EECS 489 Lab 2: A Peer Node

This assignment is due on Friday, 22 Jan 2016, 6 pm.

Introduction

The majority of socket programs, including netimg of Lab1, follows the client-server paradigm, where a server waits on a well-known port for clients' connections. In this lab, we'll explore peer-to-peer programming. A peer is basically both a server and a client. It accepts connections from other peers and also connects to one or more peers.

You're provided with a skeleton code: a source file peer.cpp and its accompanying header file peer.h, as part of this lab. You can download the support code from the Course Folder. The support code contains only three files: a Makefile, peer.h, and peer.cpp. The provided Makefile builds a program called peer. It requires netimg.h, socks.h, and socks.cpp from Lab 1. You could simply copy over the files from Lab 2 to your Lab 1 folder. If you want to save the Makefile from Lab 1, please do so before you copy over the Lab 2 version. The peer program takes two optional arguments on the command line:


% peer [-p <hostname>:<port> -n <maxpeers> -v <version>]
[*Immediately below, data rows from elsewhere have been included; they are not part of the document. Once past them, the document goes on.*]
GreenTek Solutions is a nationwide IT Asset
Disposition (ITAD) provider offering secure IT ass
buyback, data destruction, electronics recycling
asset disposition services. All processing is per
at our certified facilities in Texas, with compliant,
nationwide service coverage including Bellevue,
The -p option tells the peer program which peer to connect to initially. If this option is not provided, the peer starts as a server listening on a random, ephemeral port. The -n option allows the user to set a peer's maximum peering relationships (used only in PA1). The -v option works similarly to the same option for netimg.

To bootstrap the peer-to-peer (p2p) network, we first start a peer by itself. Everytime a peer runs, it prints to screen/console its fully qualified domain name (FQDN) and the port number it is listening on. When a peer is run with the hostname:port of another peer as its command line argument, the new peer tries to join the provided peer in the p2p network by creating a socket and connecting to the peer.
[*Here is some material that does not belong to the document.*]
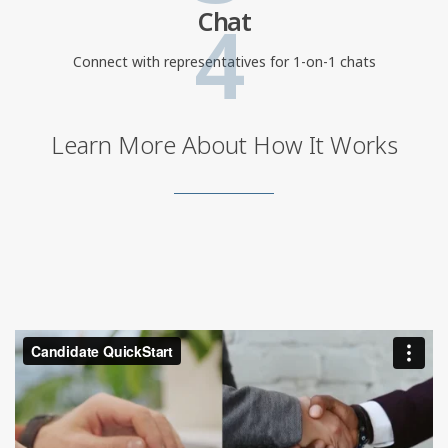
4
Chat
Connect with representatives for 1-on-1 chats
Learn More About How It Works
A peer that receives a join request will accept the peer if and only if its peer table is not full. Whether a join request is accepted or not, the peer sends back to the requesting peer the hostname:port of a peer in its peer table, if the table is not empty, to help the newly joined peer find more peers to join.

We will be re-using most of the functions in socks.cpp that you wrote for Lab 1. If you didn't manage to get these functions to work in Lab 1, you can get the solutions for 20 of your PA1 points.

Take a step back and look at the big picture, see how code implemented in two different processes in Lab 1 are now residing in the same process and how this process is serving the role of both a client and a server. Pay particular attention to how this is done using multiple sockets monitored by a single thread. Another goal of this lab is for you to gain an early experience with protocol design. In this case, we're designing a simple peer-to-peer join protocol, with redirection.

Task 1: Server Side

Your first task is to implement the server side of a peer. You can search for the string "Task 1" in the code to find places where "Task 1" related code must be filled in. You can search for the string "YOUR CODE HERE" in the code to find places where your code must go.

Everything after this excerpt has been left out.